**Task to complete:** Those lines of the records that contain "Hardware" are to be located and copied.
** Records follows **
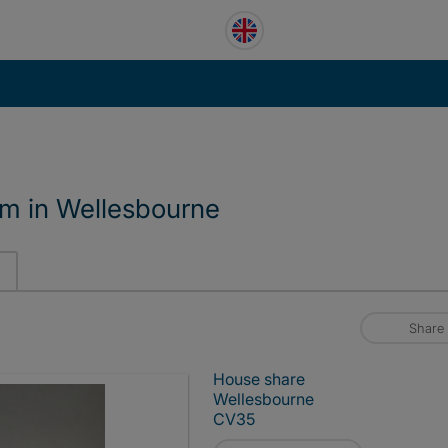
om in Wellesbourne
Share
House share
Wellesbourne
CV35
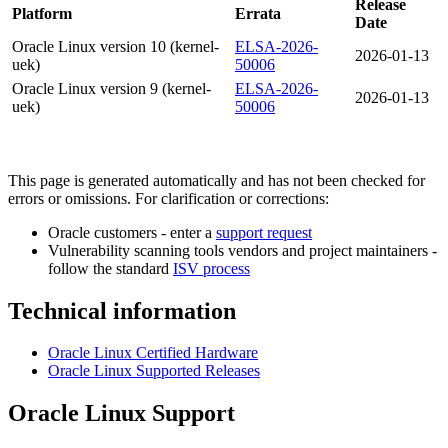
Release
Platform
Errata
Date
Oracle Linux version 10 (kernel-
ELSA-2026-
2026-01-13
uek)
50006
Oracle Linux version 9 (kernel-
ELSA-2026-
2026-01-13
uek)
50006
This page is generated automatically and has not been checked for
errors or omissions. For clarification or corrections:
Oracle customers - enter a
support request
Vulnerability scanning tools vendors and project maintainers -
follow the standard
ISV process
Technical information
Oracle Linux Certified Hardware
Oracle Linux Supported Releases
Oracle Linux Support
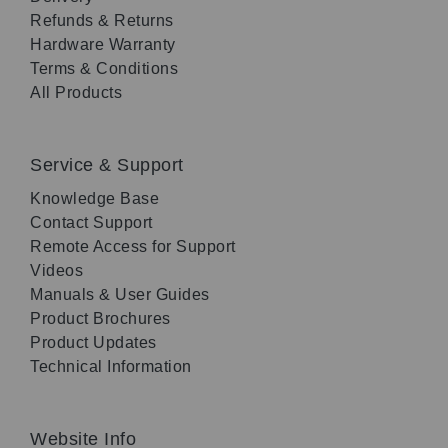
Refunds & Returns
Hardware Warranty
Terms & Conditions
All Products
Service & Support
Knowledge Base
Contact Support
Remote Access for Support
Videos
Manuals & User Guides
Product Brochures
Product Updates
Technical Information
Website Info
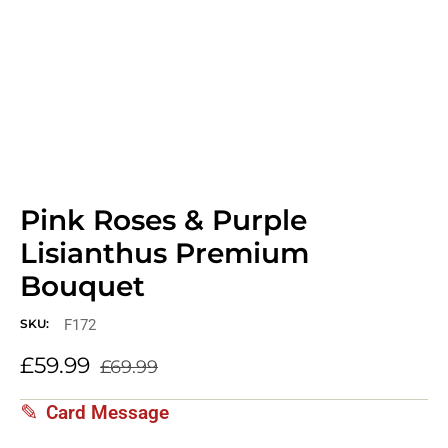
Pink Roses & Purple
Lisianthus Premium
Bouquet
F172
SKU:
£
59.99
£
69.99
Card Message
** End of Records **
** Records follows **
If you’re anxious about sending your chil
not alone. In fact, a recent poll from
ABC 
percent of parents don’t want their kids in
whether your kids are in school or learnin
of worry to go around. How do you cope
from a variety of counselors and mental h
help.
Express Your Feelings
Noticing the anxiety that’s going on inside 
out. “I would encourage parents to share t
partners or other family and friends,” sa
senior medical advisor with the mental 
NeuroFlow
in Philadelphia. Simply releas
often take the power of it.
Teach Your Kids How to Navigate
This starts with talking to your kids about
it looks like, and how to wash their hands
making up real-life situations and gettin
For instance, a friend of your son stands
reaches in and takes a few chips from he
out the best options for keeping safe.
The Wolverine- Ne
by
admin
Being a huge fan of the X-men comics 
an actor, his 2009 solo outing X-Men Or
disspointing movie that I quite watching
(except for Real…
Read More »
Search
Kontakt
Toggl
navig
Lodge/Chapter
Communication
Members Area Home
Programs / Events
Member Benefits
** End of Records **
**Answer to this exercise:**
Oracle Linux Certified Hardware
Hardware Warranty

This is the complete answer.